→ INPUT DATA:

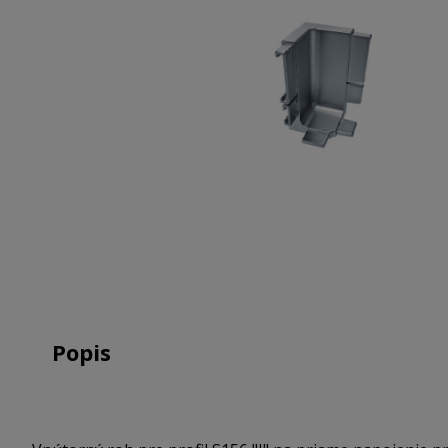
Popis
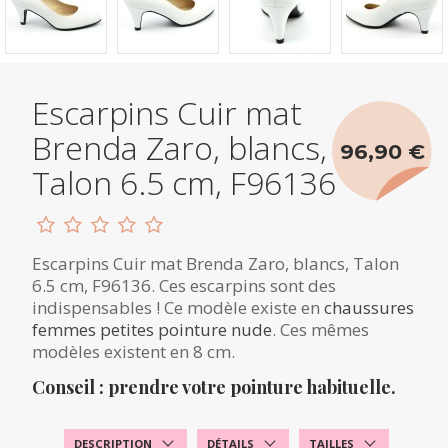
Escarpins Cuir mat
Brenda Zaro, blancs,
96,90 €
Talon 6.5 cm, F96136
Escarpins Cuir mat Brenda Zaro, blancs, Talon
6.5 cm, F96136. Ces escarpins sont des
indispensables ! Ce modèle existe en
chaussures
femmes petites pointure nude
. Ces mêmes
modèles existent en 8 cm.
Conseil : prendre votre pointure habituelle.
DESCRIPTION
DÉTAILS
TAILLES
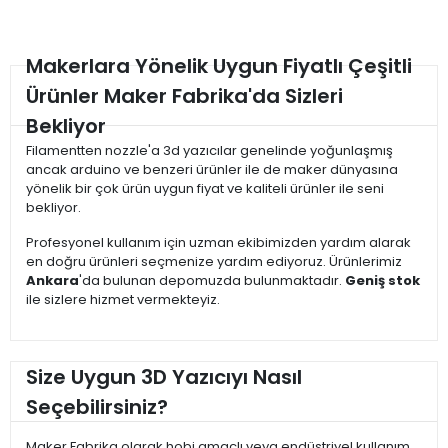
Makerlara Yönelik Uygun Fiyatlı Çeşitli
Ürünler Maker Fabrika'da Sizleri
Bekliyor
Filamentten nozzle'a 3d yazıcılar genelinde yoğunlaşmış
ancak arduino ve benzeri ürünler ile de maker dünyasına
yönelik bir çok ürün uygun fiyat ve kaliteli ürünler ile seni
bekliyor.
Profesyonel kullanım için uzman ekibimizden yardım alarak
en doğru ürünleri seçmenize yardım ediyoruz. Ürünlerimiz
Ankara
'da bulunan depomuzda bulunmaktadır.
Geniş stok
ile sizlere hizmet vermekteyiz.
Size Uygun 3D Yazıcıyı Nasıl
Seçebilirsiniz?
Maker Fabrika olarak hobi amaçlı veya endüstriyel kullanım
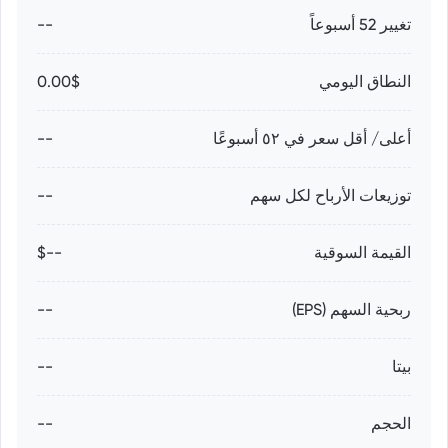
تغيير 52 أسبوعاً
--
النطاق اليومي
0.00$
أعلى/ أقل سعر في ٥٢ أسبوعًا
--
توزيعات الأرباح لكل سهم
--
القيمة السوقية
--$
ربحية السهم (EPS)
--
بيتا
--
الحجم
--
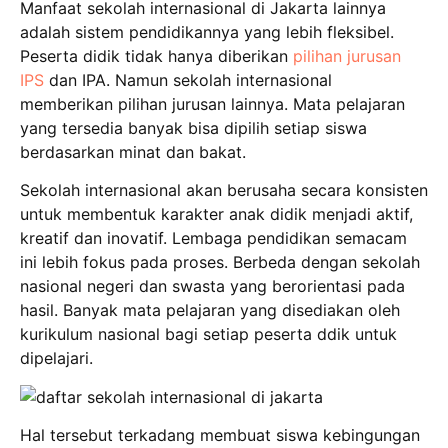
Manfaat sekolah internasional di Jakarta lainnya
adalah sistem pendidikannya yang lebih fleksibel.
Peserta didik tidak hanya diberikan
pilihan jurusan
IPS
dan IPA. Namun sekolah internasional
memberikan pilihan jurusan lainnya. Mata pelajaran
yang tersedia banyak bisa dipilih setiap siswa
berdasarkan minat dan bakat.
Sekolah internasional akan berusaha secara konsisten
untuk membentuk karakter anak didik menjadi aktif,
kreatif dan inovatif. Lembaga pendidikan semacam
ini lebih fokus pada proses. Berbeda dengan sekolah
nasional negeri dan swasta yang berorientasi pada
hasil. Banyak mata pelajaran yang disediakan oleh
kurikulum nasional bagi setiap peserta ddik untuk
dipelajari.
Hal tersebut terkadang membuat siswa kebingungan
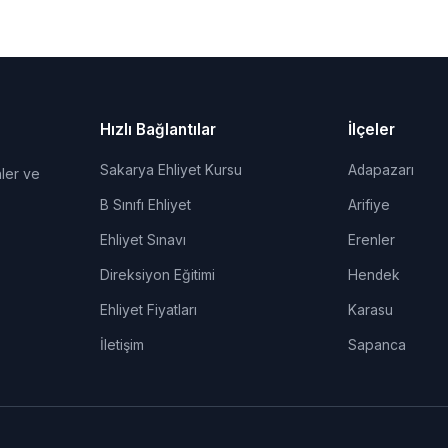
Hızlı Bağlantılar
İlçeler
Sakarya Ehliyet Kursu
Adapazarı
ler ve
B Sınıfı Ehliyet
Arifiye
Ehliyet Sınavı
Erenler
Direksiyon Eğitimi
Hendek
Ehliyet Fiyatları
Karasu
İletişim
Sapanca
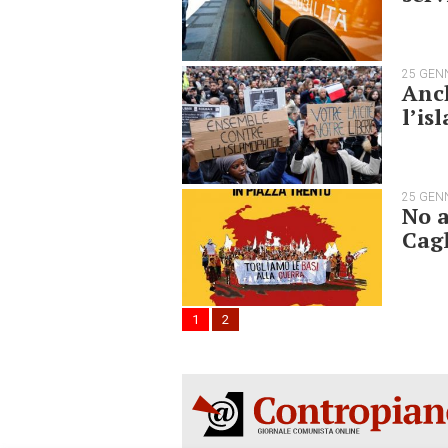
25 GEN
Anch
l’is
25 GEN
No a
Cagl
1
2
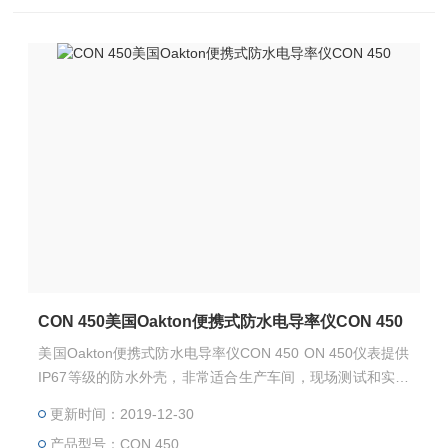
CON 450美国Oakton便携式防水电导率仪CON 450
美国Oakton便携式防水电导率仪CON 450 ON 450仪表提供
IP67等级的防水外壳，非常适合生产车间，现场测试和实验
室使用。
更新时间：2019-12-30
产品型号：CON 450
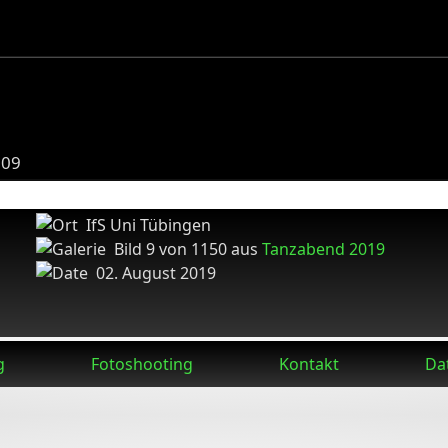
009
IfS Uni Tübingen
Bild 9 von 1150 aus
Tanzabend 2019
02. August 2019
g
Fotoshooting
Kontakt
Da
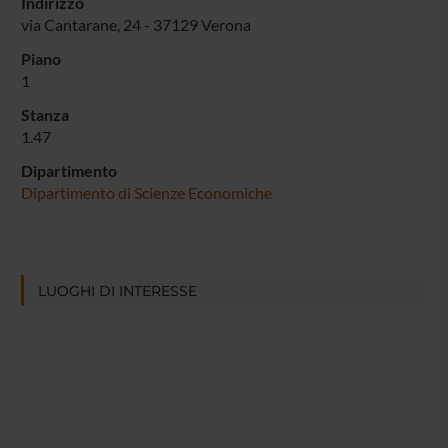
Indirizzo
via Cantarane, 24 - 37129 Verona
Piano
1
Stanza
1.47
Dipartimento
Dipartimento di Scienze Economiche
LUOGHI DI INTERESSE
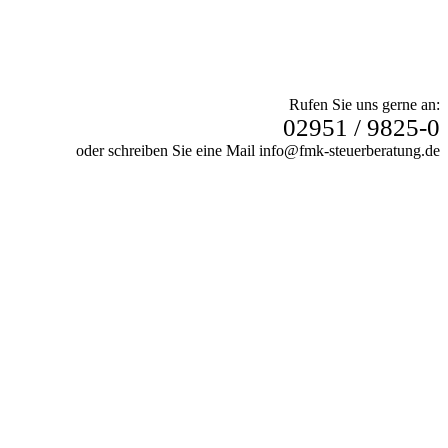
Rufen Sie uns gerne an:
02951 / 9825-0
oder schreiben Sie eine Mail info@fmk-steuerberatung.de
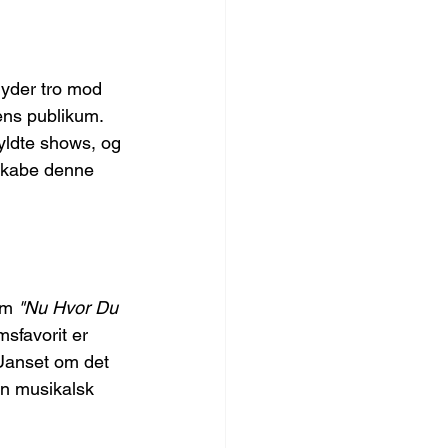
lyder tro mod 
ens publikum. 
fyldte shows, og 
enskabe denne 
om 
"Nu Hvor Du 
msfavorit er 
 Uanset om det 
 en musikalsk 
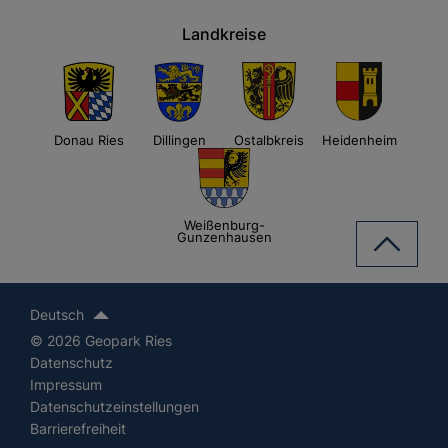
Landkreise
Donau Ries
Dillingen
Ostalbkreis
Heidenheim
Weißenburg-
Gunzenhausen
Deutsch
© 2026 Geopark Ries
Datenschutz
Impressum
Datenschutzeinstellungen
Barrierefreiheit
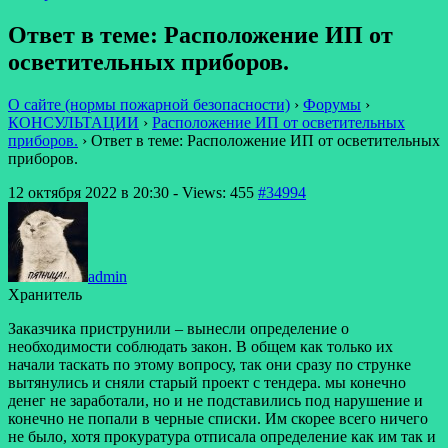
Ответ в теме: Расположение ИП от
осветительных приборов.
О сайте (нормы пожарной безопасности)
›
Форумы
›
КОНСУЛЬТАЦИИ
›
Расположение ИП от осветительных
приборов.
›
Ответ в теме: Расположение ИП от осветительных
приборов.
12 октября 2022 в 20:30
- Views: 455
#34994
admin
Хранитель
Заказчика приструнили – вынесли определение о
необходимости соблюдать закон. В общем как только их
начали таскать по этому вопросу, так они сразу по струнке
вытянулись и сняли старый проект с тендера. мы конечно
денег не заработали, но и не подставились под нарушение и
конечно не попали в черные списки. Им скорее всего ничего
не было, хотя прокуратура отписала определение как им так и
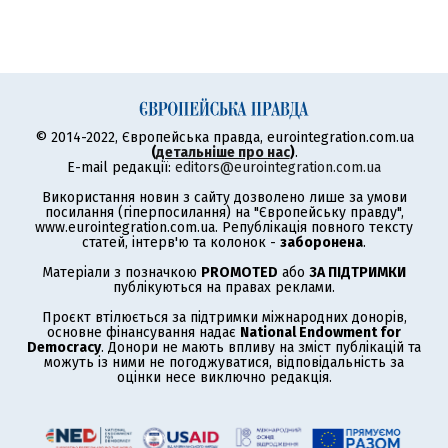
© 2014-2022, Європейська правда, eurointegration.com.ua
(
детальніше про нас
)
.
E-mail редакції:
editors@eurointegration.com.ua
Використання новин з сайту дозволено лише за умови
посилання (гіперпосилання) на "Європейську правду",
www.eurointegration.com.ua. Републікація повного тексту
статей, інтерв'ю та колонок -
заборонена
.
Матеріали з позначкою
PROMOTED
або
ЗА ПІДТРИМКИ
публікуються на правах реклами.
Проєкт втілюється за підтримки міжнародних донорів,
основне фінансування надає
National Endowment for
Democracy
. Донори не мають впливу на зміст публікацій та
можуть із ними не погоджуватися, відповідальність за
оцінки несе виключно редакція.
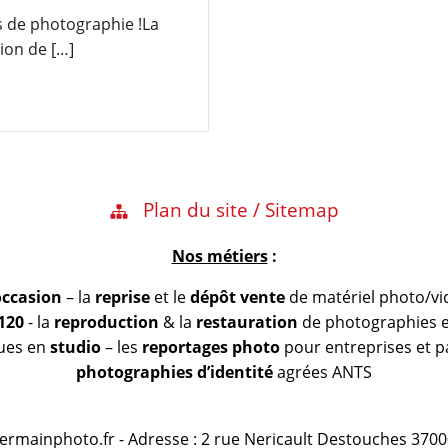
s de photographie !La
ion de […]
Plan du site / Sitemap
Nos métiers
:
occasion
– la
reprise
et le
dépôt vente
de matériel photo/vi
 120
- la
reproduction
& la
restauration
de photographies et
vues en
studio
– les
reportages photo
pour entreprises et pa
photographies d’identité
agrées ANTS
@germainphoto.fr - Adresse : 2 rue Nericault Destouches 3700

→ EXERCISE DESCRIPTION:
No pictures belong in the answer, only the lines from the top of the listing through the line containing "Makerlara Yönelik Uygun Fiyatlı Çeşitli", repeated word for word.

→ REPLY:
Popis
Escarpins Cuir mat
Brenda Zaro, blancs,
96,90 €
Talon 6.5 cm, F96136
Escarpins Cuir mat Brenda Zaro, blancs, Talon
6.5 cm, F96136. Ces escarpins sont des
indispensables ! Ce modèle existe en
chaussures
femmes petites pointure nude
. Ces mêmes
modèles existent en 8 cm.
Conseil : prendre votre pointure habituelle.
DESCRIPTION
DÉTAILS
TAILLES
Makerlara Yönelik Uygun Fiyatlı Çeşitli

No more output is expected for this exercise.